Recently, it has become increasingly active to talk about lobbying the interests of pharmaceutical companies by doctors and pharmacies. New drafts of legislative acts are widely discussed (for example, the FAS is preparing a number of amendments to legislative acts) - all this is of course understandable. But let's understand, whether doctors, pharmacies and pharmaceutical companies “sin” at will, or they have to resort to such methods.
Pharma business is also a business!
Companies that invest a lot in the development of so-called. original drugs are trying to subsequently benefit from this benefit. The word "benefit" in relation to medicines cuts a little hearing. But the pharmaceutical business is also a business and there is no getting away from it.
Let's try together to simulate the stages of this business.
- Research stage. The company begins research work on the creation of a new drug and its testing. As a rule, they develop drugs for the treatment of the most pressing and common diseases. A new drug should have some unique advantages over other drugs for the treatment of the same disease. Probably the most expensive and long stage.
- Stage of clinical research. Also expensive stage. Large-scale clinical studies are being conducted involving a large number of medical specialists in different countries to confirm the high efficacy and safety of a new drug.
- Registration stage. The drug is registered under a specific trade name.
- Sale. Here, in theory, the profit should finally begin. But which doctor or pharmacist would recommend your “abracadabrin”, even if it is supereffective. We must somehow declare themselves! It's time to remember the saying “Advertising is the engine of trade”! Of course, it is rude about medicine, but it is!
- Promotion. This is where the “advertisement” begins. In the pharmaceutical business, it is special - mediated. For example, prescription drugs can not be advertised directly to consumers - on TV, in newspapers, etc. On the way between the manufacturer and the consumer gets a doctor or pharmacist pharmacy. The pharmaceutical companies called them “prescriber” for this.
It is logical, perhaps, to agree with those same prescriber than to break the law. For this purpose, the pharmaceutical companies in their state have countless representatives and even entire departments of promotion.
')
It would seem that there is nothing wrong with this scheme. Normal business. But afterwards, at the end of the so-called patent term, our “abracadabrin” begins to produce many other companies under other trade names. This is done in order to “bite off a piece of cake”. These medicines are called generics. Prices for them, as a rule, much less. There are pharmaceutical companies that produce only generics, while not investing in the development of original drugs.

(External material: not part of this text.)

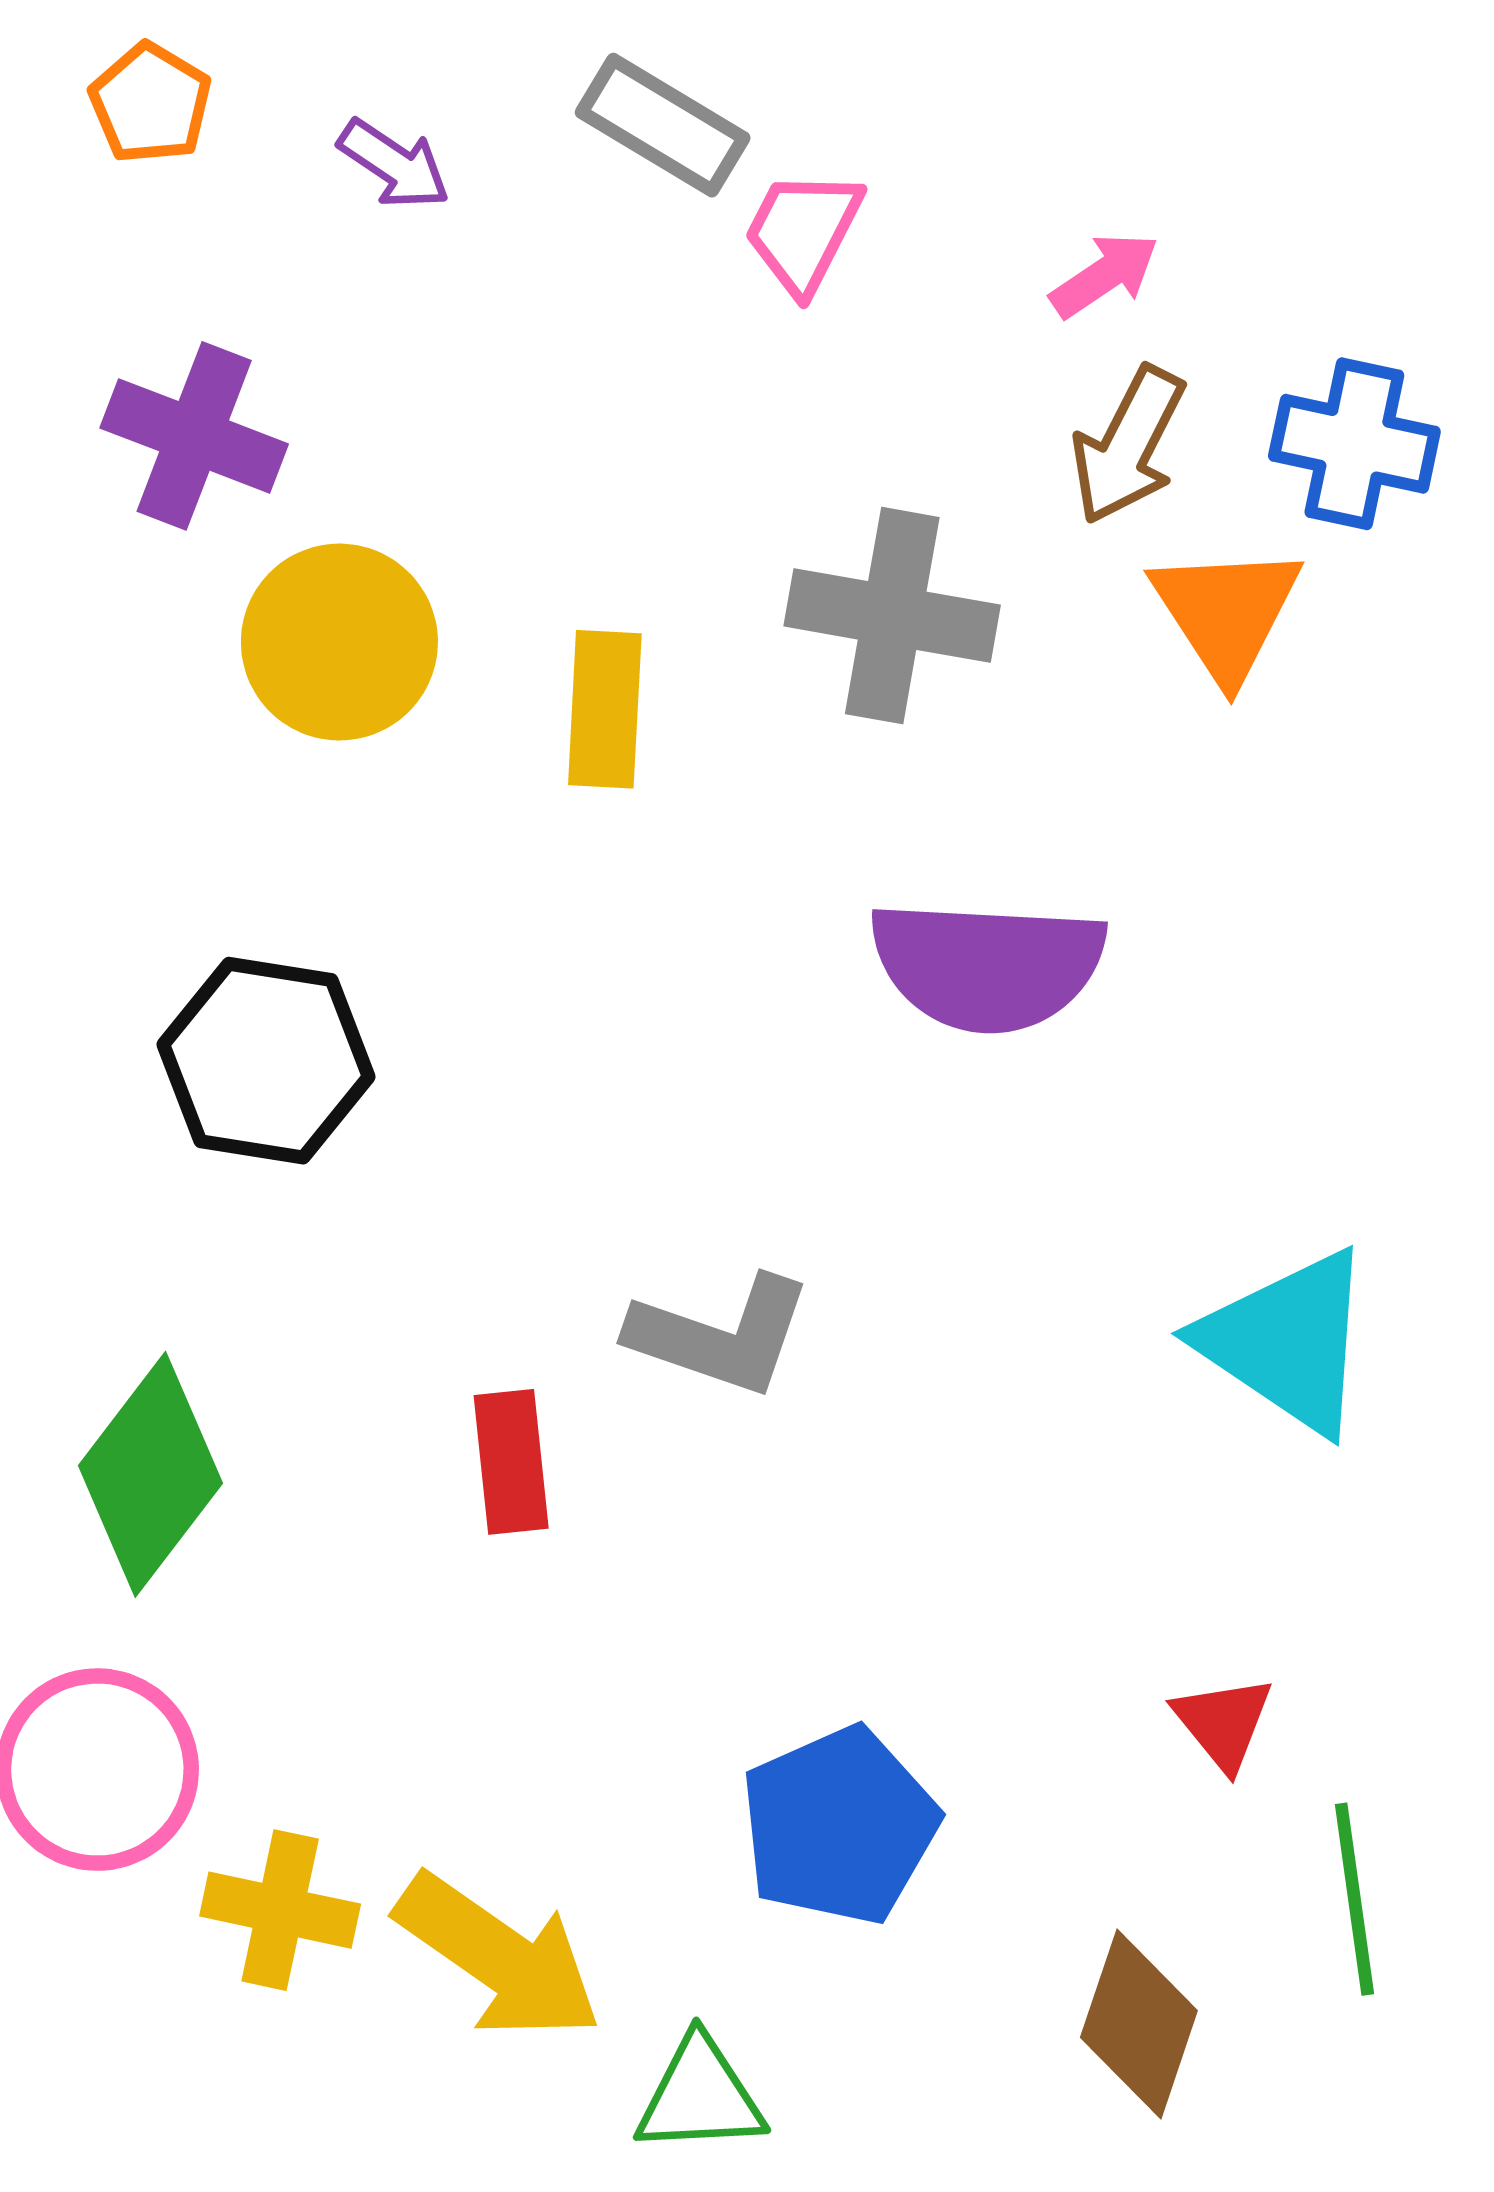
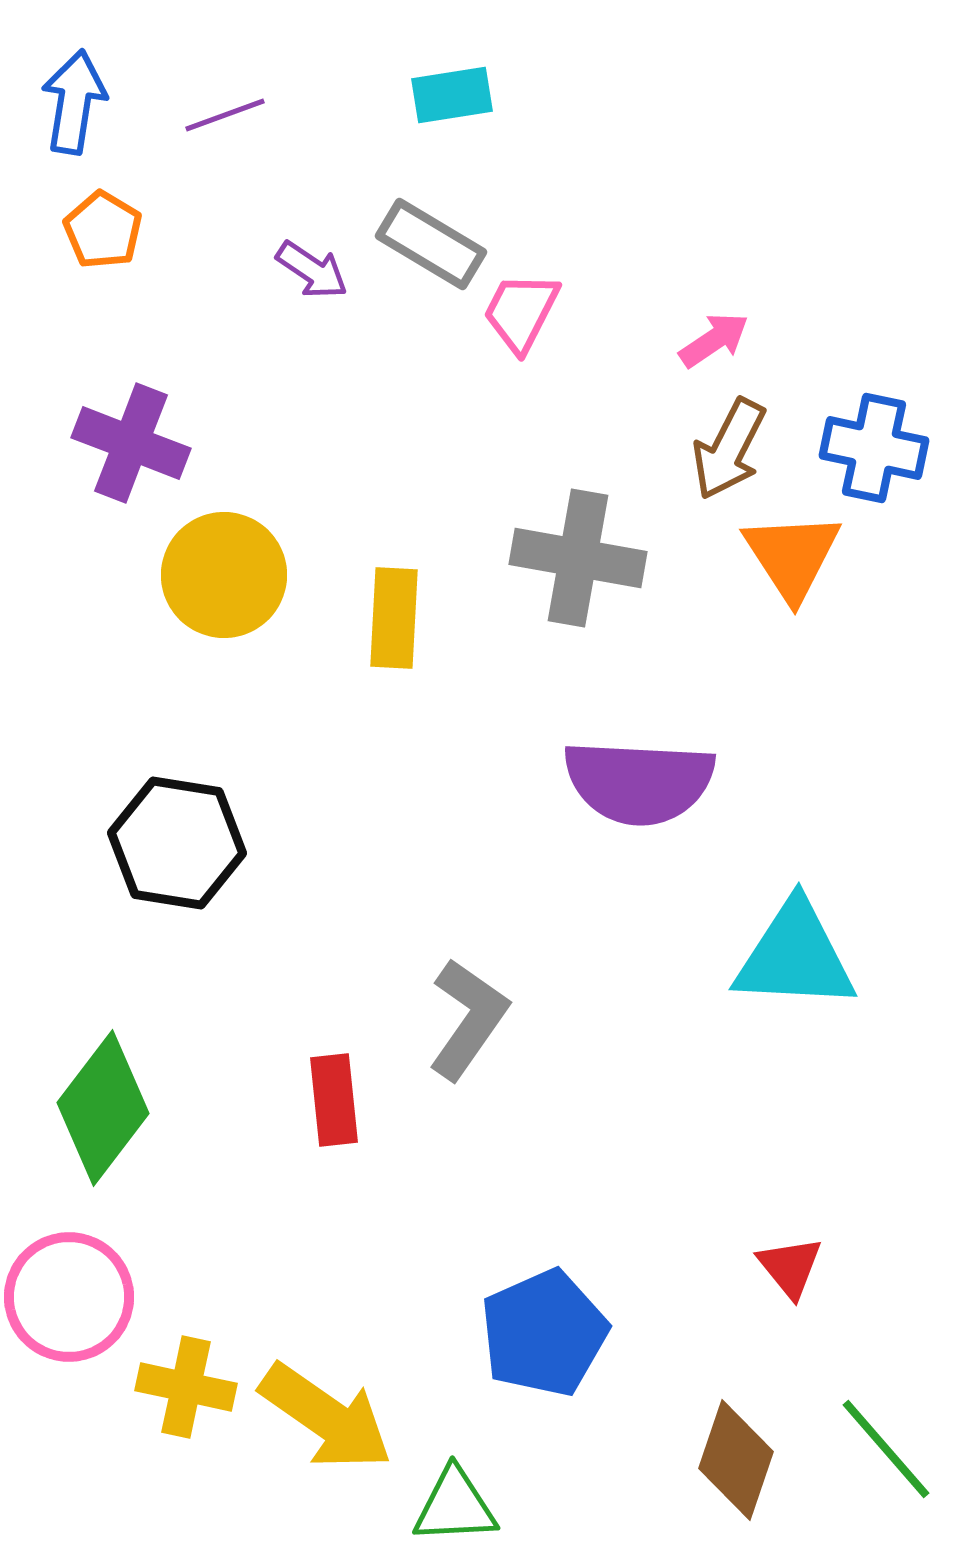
purple arrow: (394, 164) -> (312, 270), moved
gray L-shape: (720, 1335) -> (468, 1019), turned -74
cyan triangle: (1287, 1342) -> (795, 956), moved, turned -31
green line: (1354, 1899) -> (886, 1449), moved, turned -33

Now, the doctor and the patient will have to choose not the drug itself, but its trade name. It becomes a shame for a company-developer that another company will earn a part of the profit from its investments (and sometimes the lion’s share). That is why a tough and sometimes not ethical competition begins.
Doctors are good too.
In such an environment, new “talents” of doctors are opening up - the ability to “breed” representatives of pharmaceutical companies for various benefits. Benefits here mean everything from banal souvenirs and pens to “trips to the warm seas”. Doctors have a position: “Whoever dances better, we will prescribe the drug”. The most decent doctors become “actors” - they play the role of a doctor, going to cooperate (to give more :), but in practice they are still guided by common sense. True, one of my friends’s doctor struck me with his honesty: before prescribing a drug, he opens a reference book and writes out all the trade names of the prescribed drug, and the patient chooses what he can afford. Pharmacies and pharmacy chains also behave in a bad way.
Where is the consensus?
So how should the drug reach the patients? How should doctors learn about new modern drugs? Will government agencies be able to provide doctors with information?
In my opinion, this whole problem can be solved as follows:
- To prohibit the appointment of trade names, discharge only by international names: doctors should not think about trade names, but about medical treatment regimens.
- To fix the price range for products with more than one trade name: the manufacturers of original products will not be “offensive”, and it will not be profitable for the generic companies to produce them, because they will buy the original one.
- Require pharmacies to list all trade names of the drug and have the patient choose the one he or she can afford.
- To assign the responsibility for informing medical and pharmacy workers about new drugs (their international names) to state structures.
What is the opinion of the community?